Like I had mentioned on another forum,I was curious if The Zodiac,when He was always talking about taking His slaves to paradice "paradise",could He have been talking about Paradise,CA,which is only about 144 miles NE of Vallejo.Could the Zodiac live or have lived there?

doranchak said...

The ciphers wiki has moved, so here are the corrected links from my previous comments:

http://zodiackillerciphers.com/wiki/index.php?title=Homophone_sequences

http://zodiackillerciphers.com/wiki/index.php?title=Quadrant_analysis_Part_2

http://zodiackillerciphers.com/wiki/index.php?title=CryptoScope_Help#Discovering_sequential_homophones

olejeek said...

I think some of the Zodiac characters look like the alternative keys on on older keyboards (printed beside the normal alphabet) like the the Commodore64 schematic PETSCII
(http://en.wikipedia.org/wiki/PETSCII), although this was released in the 80's there may be some older typewriters or "computers" from the 60's that can have the same alternative characters.
Just had a thought that the Zodiac can have used some current 60's keyboard-layout to "decrypt" his messages, just have to find out if something like this existed back then.
I mean if no one ever found out his encrypt/decrypting method, who knows..

olejeek said...

Follow up to my previous post:
His letters and characters looks like those from Ascii and unicode tables.

Matt Brubach said...

I can't understand why the Harden Decipherment is taken seriously.

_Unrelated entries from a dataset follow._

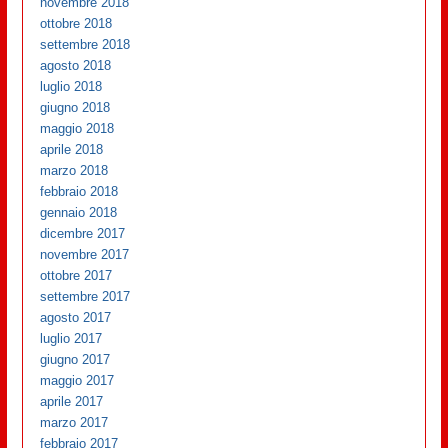
novembre 2018
ottobre 2018
settembre 2018
agosto 2018
luglio 2018
giugno 2018
maggio 2018
aprile 2018
marzo 2018
febbraio 2018
gennaio 2018
dicembre 2017
novembre 2017
ottobre 2017
settembre 2017
agosto 2017
luglio 2017
giugno 2017
maggio 2017
aprile 2017
marzo 2017
febbraio 2017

Assume for a minute that it is a homophonic cipher - what scientific method did Harden use to determine that his was the correct combination? He didn't. He only looked for double symbols that he could attribute LL to, because he felt that the word "kill" would appear repeatedly. Then he built the message around those two letters. Double symbols could be: BB (abbreviation), CC (account), EE (Been), DD (add), LL (all), MM (ammonium Nitrate), OO (look), PP (application), RR (arrangement), SS (Assemble), and TT (attention).
- Harden went in with a preconceived idea of what the cipher said and randomly associated letters to symbols to fit that message. If you already think you know what a substitution cipher says, mathematically you have a very large chance of finding a near hit (although an incorrect hit). That's why you have to stick to proven scientific methods.
- Irregardless, you can't assume that there are more symbols than letters in the alphabet, since most of those symbols don't represent letters. The "Map" that Zodiac made told you that it dealt with Radians. So take a look at the 408 cipher: The first character triangle (Trine 120˚ or 2.0944 radian), second character (Novile 40˚), // (parallel), thirteenth character is letter k rotated 90˚ clockwise (Quincunx 150˚), Letter "K" that is inverse of thirteenth letter (Semi-Sextile 30˚). The symbol "Q" is (Quintile 72˚). The symbol "˄" or upside down v (Vigintile 18˚), the simple square (square 90˚). The list goes on and on.
- Even to speculate that Zodiac used more than one symbol per letter doesn't matter, because you are basing your work on the Harden false decipherment. Why not look at Frank W. Bolle and Gene Mora? Better yet, the "Community For Life, Four Pi movement" in San Fran at that time. Membership included Father P, Charles Manson, Manson family members, KD, and had muscle from the Gypsy Jokers MC. The Four P Movement has a subchapter called the "Black Cross" that deals with assasinations, sacrifices, etc. Match that to the Ordo Templi Orientis O.T.O. (the zodiac symbol circle and cross for short) since they are affiliated and all of their positions are degrees...You may find that this is more than one man, it was a collaboration. I love how they played off of the Harden false decipherment though. "Slaves Paradice" is funny if you think about it. Pair is two and two dice are called "Die". Two will Die.

jennifer D said...

has anyone noticed that the errors in the solved cipher spell "rich"?